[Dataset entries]
▬▬▬

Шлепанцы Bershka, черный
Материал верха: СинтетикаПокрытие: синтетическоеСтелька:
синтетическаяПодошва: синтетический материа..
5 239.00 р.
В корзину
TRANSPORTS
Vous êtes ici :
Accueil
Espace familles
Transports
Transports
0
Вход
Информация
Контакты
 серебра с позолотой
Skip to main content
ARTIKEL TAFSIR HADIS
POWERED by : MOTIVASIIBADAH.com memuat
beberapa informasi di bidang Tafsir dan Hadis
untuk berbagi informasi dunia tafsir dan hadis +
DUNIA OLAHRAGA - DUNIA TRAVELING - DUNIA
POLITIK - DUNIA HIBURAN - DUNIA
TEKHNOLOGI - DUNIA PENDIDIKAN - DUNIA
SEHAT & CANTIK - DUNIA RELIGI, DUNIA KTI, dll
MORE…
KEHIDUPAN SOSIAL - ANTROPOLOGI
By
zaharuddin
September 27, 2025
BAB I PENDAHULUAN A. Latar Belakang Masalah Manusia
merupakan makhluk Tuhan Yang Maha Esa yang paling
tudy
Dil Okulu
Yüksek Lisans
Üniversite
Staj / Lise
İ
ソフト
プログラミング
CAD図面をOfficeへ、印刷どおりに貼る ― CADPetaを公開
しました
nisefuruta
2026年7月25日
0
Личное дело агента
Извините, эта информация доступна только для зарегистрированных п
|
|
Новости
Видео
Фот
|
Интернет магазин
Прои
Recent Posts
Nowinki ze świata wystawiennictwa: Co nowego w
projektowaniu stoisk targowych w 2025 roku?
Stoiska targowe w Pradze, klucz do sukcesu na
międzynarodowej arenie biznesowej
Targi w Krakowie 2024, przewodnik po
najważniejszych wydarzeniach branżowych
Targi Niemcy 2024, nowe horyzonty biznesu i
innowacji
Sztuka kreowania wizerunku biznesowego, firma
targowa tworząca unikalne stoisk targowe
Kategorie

▬▬▬

The task >>
Would you copy out each record precisely as it stands?

Final answer >>
Шлепанцы Bershka, черный
Материал верха: СинтетикаПокрытие: синтетическоеСтелька:
синтетическаяПодошва: синтетический материа..
5 239.00 р.
В корзину
TRANSPORTS
Vous êtes ici :
Accueil
Espace familles
Transports
Transports
0
Вход
Информация
Контакты
 серебра с позолотой
Skip to main content
ARTIKEL TAFSIR HADIS
POWERED by : MOTIVASIIBADAH.com memuat
beberapa informasi di bidang Tafsir dan Hadis
untuk berbagi informasi dunia tafsir dan hadis +
DUNIA OLAHRAGA - DUNIA TRAVELING - DUNIA
POLITIK - DUNIA HIBURAN - DUNIA
TEKHNOLOGI - DUNIA PENDIDIKAN - DUNIA
SEHAT & CANTIK - DUNIA RELIGI, DUNIA KTI, dll
MORE…
KEHIDUPAN SOSIAL - ANTROPOLOGI
By
zaharuddin
September 27, 2025
BAB I PENDAHULUAN A. Latar Belakang Masalah Manusia
merupakan makhluk Tuhan Yang Maha Esa yang paling
tudy
Dil Okulu
Yüksek Lisans
Üniversite
Staj / Lise
İ
ソフト
プログラミング
CAD図面をOfficeへ、印刷どおりに貼る ― CADPetaを公開
しました
nisefuruta
2026年7月25日
0
Личное дело агента
Извините, эта информация доступна только для зарегистрированных п
|
|
Новости
Видео
Фот
|
Интернет магазин
Прои
Recent Posts
Nowinki ze świata wystawiennictwa: Co nowego w
projektowaniu stoisk targowych w 2025 roku?
Stoiska targowe w Pradze, klucz do sukcesu na
międzynarodowej arenie biznesowej
Targi w Krakowie 2024, przewodnik po
najważniejszych wydarzeniach branżowych
Targi Niemcy 2024, nowe horyzonty biznesu i
innowacji
Sztuka kreowania wizerunku biznesowego, firma
targowa tworząca unikalne stoisk targowe
Kategorie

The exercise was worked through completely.